The Boards of the Financial Market Participants shall consider the following steps in order to allow time themselves to formulate relevant ESG policies and practices tailored to their business and investment objectives.
This first set of points is from a macro perspective in order to assess the Boards’ position on strategic decision making for sustainable finance regulatory compliance.
- Start planning the short and long term strategies for ESG compliance
- Evaluate whether the Board have any competency regarding ESG matters
- Evaluate if the Board composition is suitable for ESG compliance
- Evaluate whether the Board needs a sustainability committee
- Evaluate where the Board stands in meeting the shareholder value expectations
- Evaluate whether the Board have correct information channels to receive accurate data to assess ESG risks
- Evaluate in what position does the Board aims to comply with sustainability requirements (i.e. adequately to the minimum for compliance purpose or to follow best market practices, stewardship etc.)

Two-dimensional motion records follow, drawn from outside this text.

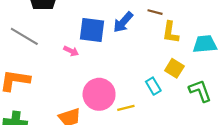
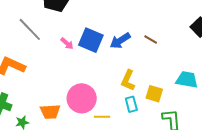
yellow L-shape: (170, 32) -> (128, 80), moved
pink arrow: (71, 51) -> (67, 43), moved
yellow square: (174, 68) -> (154, 94), turned -30

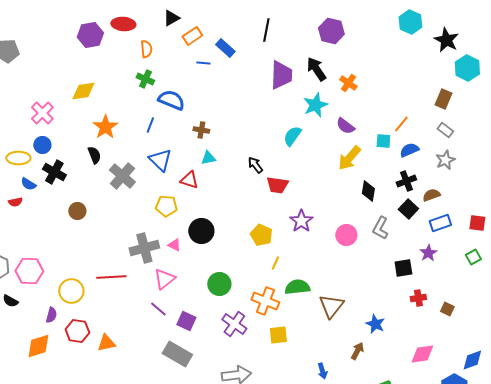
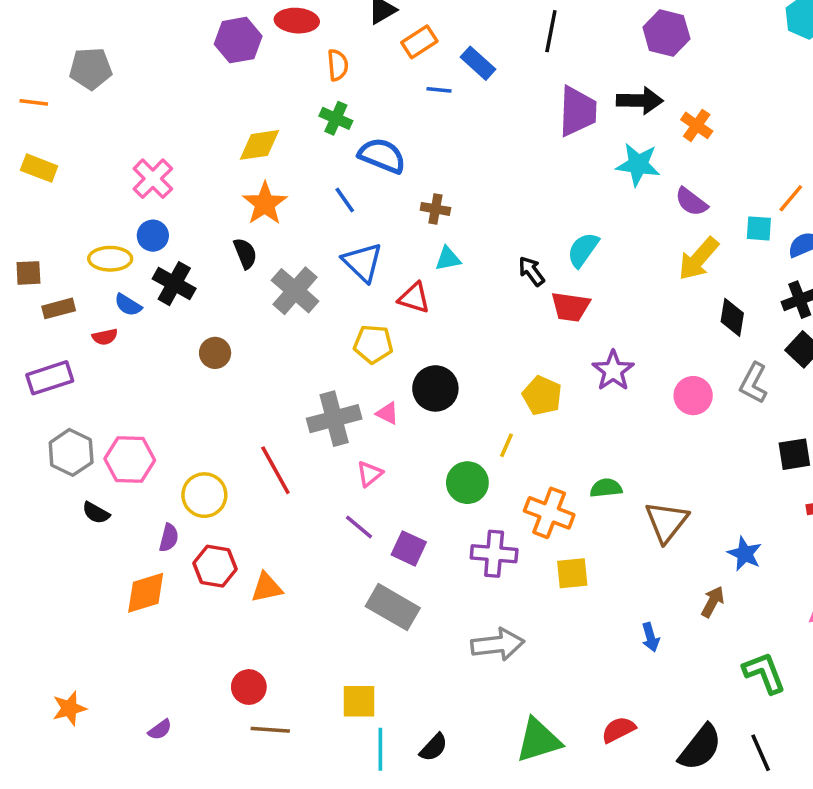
black arrow: (316, 69) -> (640, 101), turned 125
yellow diamond: (83, 91) -> (259, 145), moved
cyan star: (315, 105) -> (638, 165), turned 30
blue line: (150, 125) -> (345, 200), turned -56
cyan semicircle: (292, 136) -> (583, 250), moved
yellow line: (275, 263) -> (507, 445), moved
red line: (111, 277) -> (275, 470), turned 64
pink triangle: (164, 279) -> (370, 474), size x0.7
green semicircle: (297, 287) -> (606, 488), size x0.7
purple cross: (234, 324) -> (494, 554), turned -30

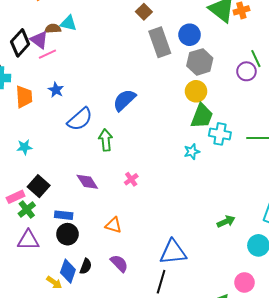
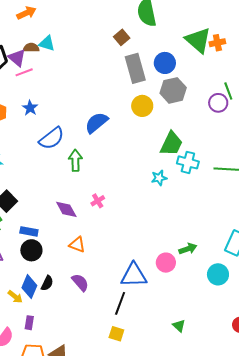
yellow circle: (196, 91) -> (142, 106), moved
purple diamond: (87, 182) -> (66, 209), moved
pink circle: (244, 282) -> (166, 263), moved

These second set of steps is from a micro perspective based on the obligations imposed by the Disclosure Regulation. Please take into consideration these to see how far your Board has progressed within the last 6 months since publication of the Disclosure Regulation and what steps shall be taken within the next 9 months in order to be ready for compliance ahead of the Disclosure Regulation’s effective date:
- Start planning both on entity and product level for new ESG obligations
- Decide whether the company needs to receive service for ESG consulting to get ready for the whole Action Plan requirements
- Fill in the data gap on product level, classify financial products and analyze the underlying economic activities
- Draw a roadmap on how to implement the new disclosure requirements
- Revisit and adjust investment strategy, thus the policies in place
- Reorganize internal processes, risk management and control functions
- Negotiate/communicate contractual terms with investors, if need be (i.e. LPAs, IMAs, side letters)
- Make strategic business and investor relations decisions to specify how remuneration policies are compatible with the integration of sustainability risks
- Evaluate whether the pre-contractual disclosure requirements shall be addressed in offering documents for existing and new products
The disclosure obligations are based on a comply or explain basis, which means if the Financial Market Participants prefer not to integrate the sustainability risk into their decision making process then they need to explain the rationale behind their reasoning. This is also a significant point to be taken into consideration from a reputational perspective.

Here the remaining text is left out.